A tree is a helpful illustration (developed from Virgil Dugan (president of The Tijeras Foundation), that shows how God produces fruit in our lives.
A Tree’s Roots: Faith
When a tree’s root system is healthy and strong, the tree yields a larger harvest. Arborists – tree experts – understand that a tree’s roots extend deep into the soil and beyond the base of the trunk. That is why in order to get the most fruit, arborists feed tree roots at the furthest extension of the leaf canopy.
Your faith is like a tree’s roots. In order to produce healthier (and more) spiritual fruit, your faith must be deep and wide. God feeds your faith the most at the points where you are extended and stretched, away from where you are usually centered – whether during a specific season of challenge or in a particular life area where you may not be comfortable. To produce more spiritual fruit, stretch your faith.
A Tree’s Trunk: Hope
A sapling’s trunk is slender. It strengthens as the tree’s branches reach up towards the sun and grow, but not when the trunk bends or is compromised by conditions.

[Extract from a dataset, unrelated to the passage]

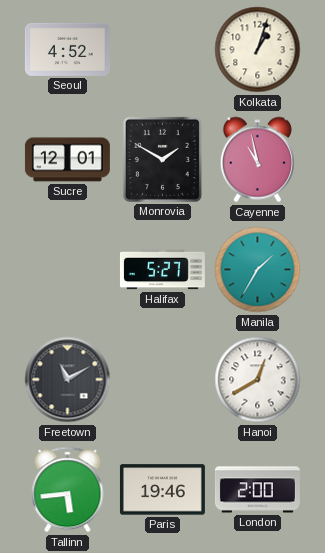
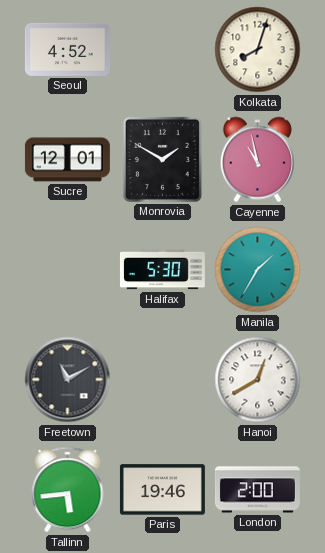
Kolkata: 1:03 -> 8:03
Halifax: 5:27 -> 5:30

Hope is not derived from studying current events or by bending to the world’s ways of approaching problems. Both are limiting. Instead, true hope looks upward to what God will do and what He will reveal. It is this attitude of expectation that brings pleasure to God: “The Lord delights in those who fear him, who put their hope in his unfailing love” (Psalm 147:11, NIV). Hope grows stronger the more you focus on how God is operating in the lives of His people and the more you consider what He will do. To produce more spiritual fruit, focus your expectations on God’s movement.
A Tree’s Fruit: Love
An orange tree takes 5-7 years to produce its first crop of citrus … a pecan tree needs up to 15 years to yield nuts … an oak tree may be 20-30 years old before its first acorn drops to the ground. A healthy harvest can take time.

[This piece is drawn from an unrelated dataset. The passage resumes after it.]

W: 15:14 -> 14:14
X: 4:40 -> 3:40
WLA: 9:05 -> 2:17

But a tree without fruit is incomplete. Fruit is worth the wait.
Likewise, a Christian life without the fruit of love is incomplete. It can be easy to become satisfied living the Christian life stuck in faith and hope, especially if love for others is a long time coming. Comfortable spirituality is our human default mode.
Less natural, but more productive, is perseverance. Paul tells us that of the Christ-like virtues, “the greatest of these is love” (1 Corinthians 13:13, NIV). Christ-like love is the culmination of a persistent faith and well-directed hope. To produce more spiritual fruit, persevere.
If you are eager to see more spiritual fruit in your life, feed your roots of faith – and others’ roots, too – where they are stretched. Look with hopeful expectation to God’s movement through other Christ-followers, rather than in the world.
And press on. As God uses you more, you’ll experience more love – more fruit – in your life.